The man’s words were pointed, but his voice shook. Olivia questioned his resolve. The other driver no doubt wanted to believe the words coming out of his mouth, but they lacked confidence and were tinged in doubt.
At that moment, she was awash in her own lack of confidence. Logistical questions lined up in her brain queued up and demanding answers:
Are you prepared to kill a man?
Yes.
Are you prepared to be questioned and held further on this gridlocked highway until highway patrol arrives?
Yes, if highway patrol still exists anymore.
Are you prepared to live with the consequences of your actions forever?
Potential outcomes tumbled into her brain in an avalanche of images. She saw herself pulling the trigger. The blast and kickback. Shattered glass. A clear image of the bullet as it pierced the man’s head, the recoil followed by his body collapsing limply. Then, too, she imagined the reactions from all around her and the corpse on the ground. Would someone come to collect it, or in this new world, would the body just be left behind? Would she have to drag it off to the side of the road herself? Would she be arrested or at least held for questioning? Or was this world in a complete state of anarchy? Did rules even exist anymore?
All these thoughts passed in a mere second, but it was long enough to allow the scraggly man’s peripheral eyesight to see the gun in Olivia’s hands.
“Whoa! Whoa!” he yelled, realizing he was now outgunned and outnumbered.
He dropped, ducking low as he skittered sideways and quickly moved behind the next car, putting even more drivers into the crossfire. While keeping one arm outstretched with the gun in his hand, he threw the other arm over his head like a feeble shield. Now out of range of the other driver with the weapon, the top of his head was just visible behind the hood of the blue Pontiac, where he now hunkered down.
“You stupid girl!” he yelled.
The driver from behind Olivia stepped forward, moving fast, his gun thrust ahead of him.
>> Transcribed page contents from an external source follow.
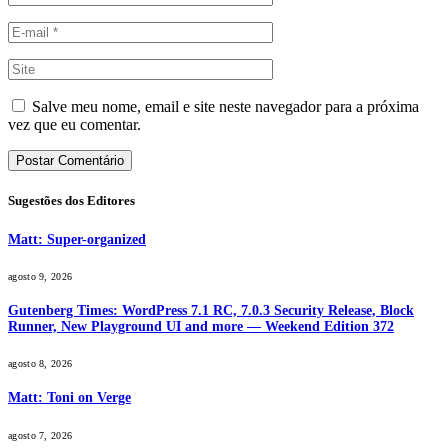
Salve meu nome, email e site neste navegador para a próxima
vez que eu comentar.
Sugestões dos Editores
Matt: Super-organized
agosto 9, 2026
Gutenberg Times: WordPress 7.1 RC, 7.0.3 Security Release, Block
Runner, New Playground UI and more — Weekend Edition 372
agosto 8, 2026
Matt: Toni on Verge
agosto 7, 2026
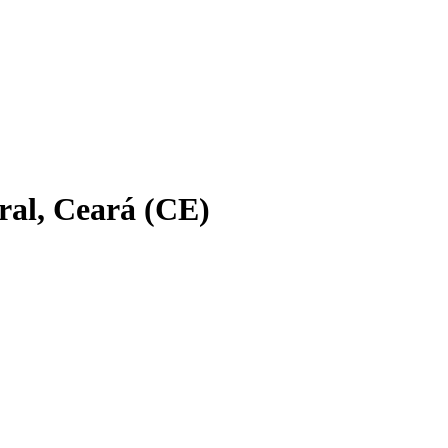
ral, Ceará (CE)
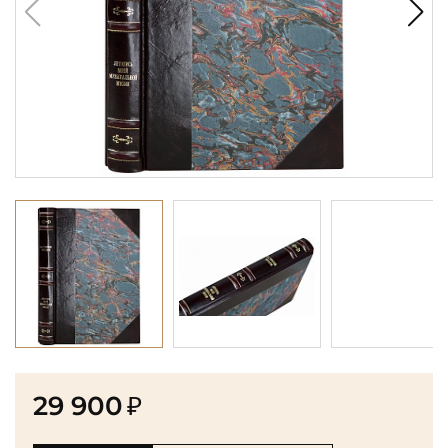
29 900
₽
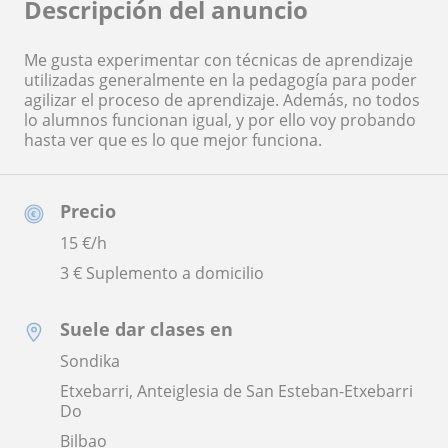
Descripción del anuncio
Me gusta experimentar con técnicas de aprendizaje
utilizadas generalmente en la pedagogía para poder
agilizar el proceso de aprendizaje. Además, no todos
lo alumnos funcionan igual, y por ello voy probando
hasta ver que es lo que mejor funciona.
Precio
15
€/h
3 € Suplemento a domicilio
Suele dar clases en
Sondika
Etxebarri, Anteiglesia de San Esteban-Etxebarri
Do
Bilbao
“Get down!” he yelled as he stepped between Olivia and the scraggly man, who now scrambled on his hands and knees around the edge of the Pontiac. The Pontiac’s driver was a frantic older woman with dyed red hair who wore a sleeveless summer shirt exposing rolls of flesh that jiggled down her thick arms like gelatin as she screamed and flailed her hands from behind rolled-up windows. The Pontiac’s driver hunkered down towards her passenger seat, but her heaping mass could still be seen curving like a hill behind the bottom edge of her windows.
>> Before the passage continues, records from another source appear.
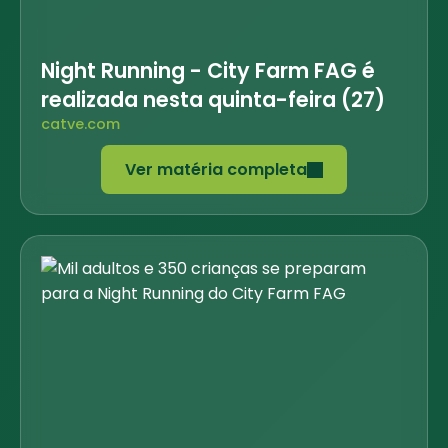
Night Running - City Farm FAG é
realizada nesta quinta-feira (27)
catve.com
Ver matéria completa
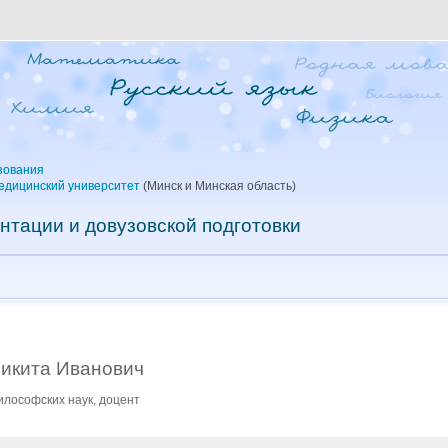
зования
едицинский университет
(Минск и Минская область)
нтации и довузовской подготовки
Никита Иванович
илософских наук, доцент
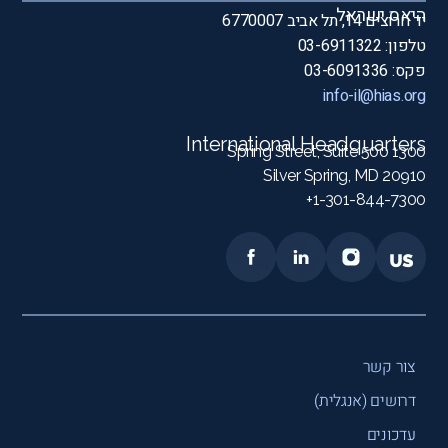
היאס ישראל
יד חרוצים 14, תל אביב 6770007
טלפון: 03-6911322
פקס: 03-6091336
info-il@hias.org
International Headquarters
1300 Spring Street, Suite 500
Silver Spring, MD 20910
1-301-844-7300+
צור קשר
דרושים (אנגלית)
עדכונים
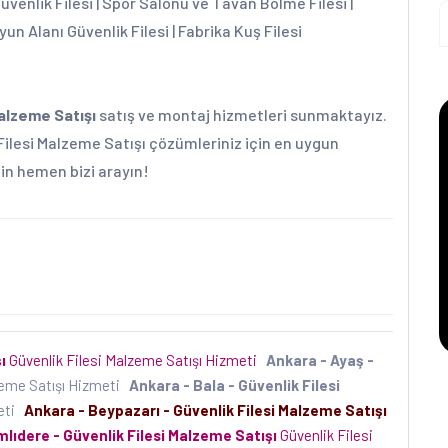
Güvenlik Filesi | Spor Salonu ve Tavan Bölme Filesi |
yun Alanı Güvenlik Filesi | Fabrika Kuş Filesi
Malzeme Satışı
satış ve montaj hizmetleri sunmaktayız.
 Filesi Malzeme Satışı çözümleriniz için en uygun
için hemen bizi arayın!
ı
Güvenlik Filesi Malzeme Satışı Hizmeti
Ankara - Ayaş -
zeme Satışı Hizmeti
Ankara - Bala - Güvenlik Filesi
meti
Ankara - Beypazarı - Güvenlik Filesi Malzeme Satışı
lıdere - Güvenlik Filesi Malzeme Satışı
Güvenlik Filesi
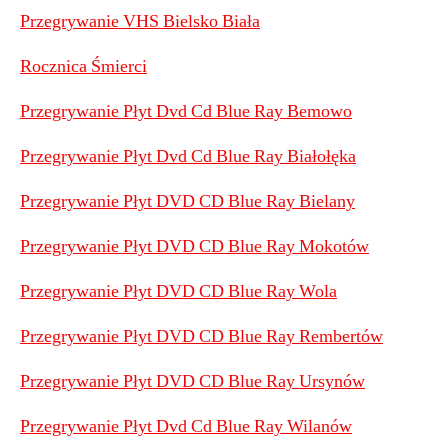
Przegrywanie VHS Bielsko Biała
Rocznica Śmierci
Przegrywanie Płyt Dvd Cd Blue Ray Bemowo
Przegrywanie Płyt Dvd Cd Blue Ray Białołęka
Przegrywanie Płyt DVD CD Blue Ray Bielany
Przegrywanie Płyt DVD CD Blue Ray Mokotów
Przegrywanie Płyt DVD CD Blue Ray Wola
Przegrywanie Płyt DVD CD Blue Ray Rembertów
Przegrywanie Płyt DVD CD Blue Ray Ursynów
Przegrywanie Płyt Dvd Cd Blue Ray Wilanów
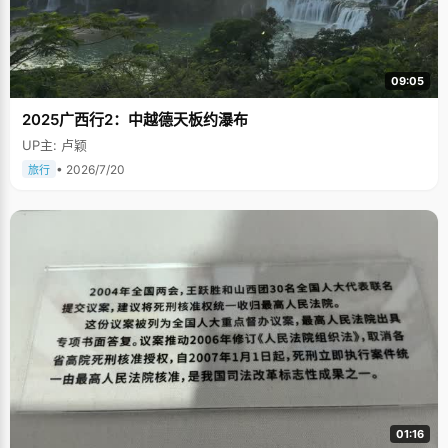
09:05
2025广西行2：中越德天板约瀑布
UP主: 卢颖
• 2026/7/20
旅行
01:16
Olivia noticed screaming and panic from other nearby cars. Her face felt drained, and pin-prick tingles ran across it.
Reaching over, she quickly rolled her window back up and then jumped at the sound of a loud crack, a gunshot, followed by a second and a third. More screams rose from the cars around her. She looked at the blue Pontiac, and the overweight driver was sitting up again, straining to swerve around and see behind her. They all tried to watch the scraggly man and his pursuer, who suddenly stood from behind the Pontiac, gripping his left arm while still trying to hold a gun with his right. The scraggly man was nowhere to be seen, but the other driver’s face was white and grimaced. He stumbled backward, back around the front of the Pontiac whose driver mouthed words only she could hear.
The man’s left sleeve was washed in red. Still holding the gun in his right, he fell forward before bracing himself against the hood of Olivia’s vehicle. His gun rattled loudly, metal against metal. Olivia rolled down her window.
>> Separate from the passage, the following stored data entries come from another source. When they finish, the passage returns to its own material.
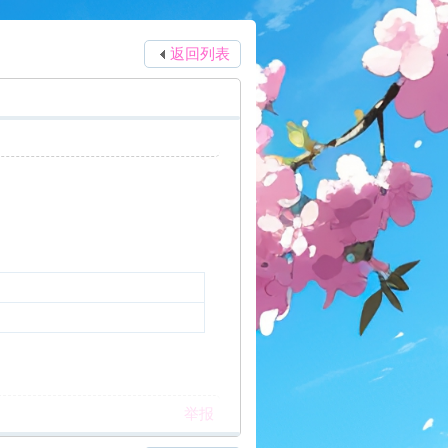
返回列表
举报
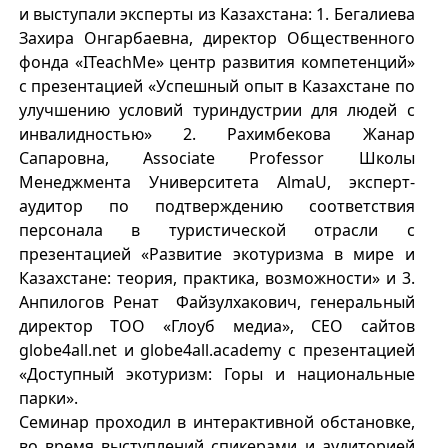
и выступали эксперты из Казахстана: 1. Бегалиева
Захира Онгарбаевна, директор Общественного
фонда «ITeachMe» центр развития компетенций»
с презентацией «Успешный опыт в Казахстане по
улучшению условий туриндустрии для людей с
инвалидностью» 2. Рахимбекова Жанар
Сапаровна, Associate Professor Школы
Менеджмента Университета AlmaU, эксперт-
аудитор по подтверждению соответствия
персонала в туристической отрасли с
презентацией «Развитие экотуризма в мире и
Казахстане: теория, практика, возможности» и 3.
Анпилогов Ренат Файзулхакович, генеральный
директор ТОО «Глоуб медиа», СЕО сайтов
globe4all.net и globe4all.academy с презентацией
«Доступный экотуризм: Горы и национальные
парки».
Семинар проходил в интерактивной обстановке,
во время выступлений спикерами и аудиторией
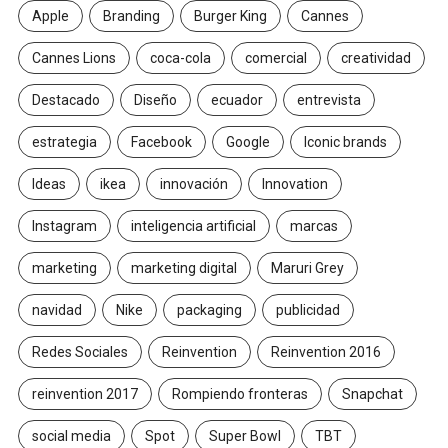
Apple
Branding
Burger King
Cannes
Cannes Lions
coca-cola
comercial
creatividad
Destacado
Diseño
ecuador
entrevista
estrategia
Facebook
Google
Iconic brands
Ideas
ikea
innovación
Innovation
Instagram
inteligencia artificial
marcas
marketing
marketing digital
Maruri Grey
navidad
Nike
packaging
publicidad
Redes Sociales
Reinvention
Reinvention 2016
reinvention 2017
Rompiendo fronteras
Snapchat
social media
Spot
Super Bowl
TBT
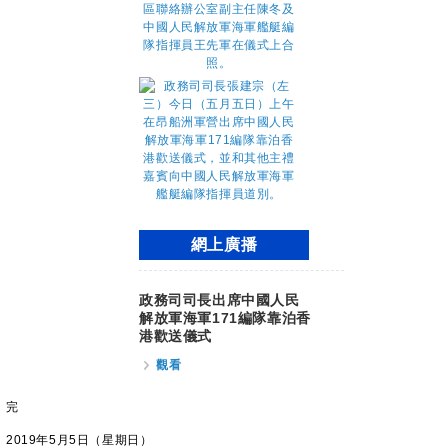
網上廣播
政務司司長出席中國人民
解放軍海軍171編隊靠泊香
港歡送儀式
觀看
完
2019年5月5日（星期日）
“You’re shot!” she called out to him. “Get in the truck. I’ll get you to a hospital.”
“You alright, miss?” the man asked through clenched teeth.
“I’m fine,” she said. “But you’re shot. Where’s the other man?”
“Dead on the ground,” the man said. He was unable to keep his grip on the gun, and it slipped from his hands and onto the ground. Olivia popped out of the truck, scooped up the weapon, and threw it into the truck, where it landed on the seat next to her father’s gun.
Olivia reached down, unhooked the belt buckle from her jeans, and whipped the belt from her waist. The other driver leaned unsteadily against the hood of her truck, his face pasty and pale. He cradled his wounded arm, and his fingers were sticky with blood.
“I think the bullet went straight through,” the man said. His eyes were clenched so tightly that tears rolled down his cheeks. “Hurts like hell.”
“Hold still,” Olivia said. “This’ll hurt more.”
She cinched her belt around the man’s arm and pulled it tight over the dark red hole in his shirt sleeve.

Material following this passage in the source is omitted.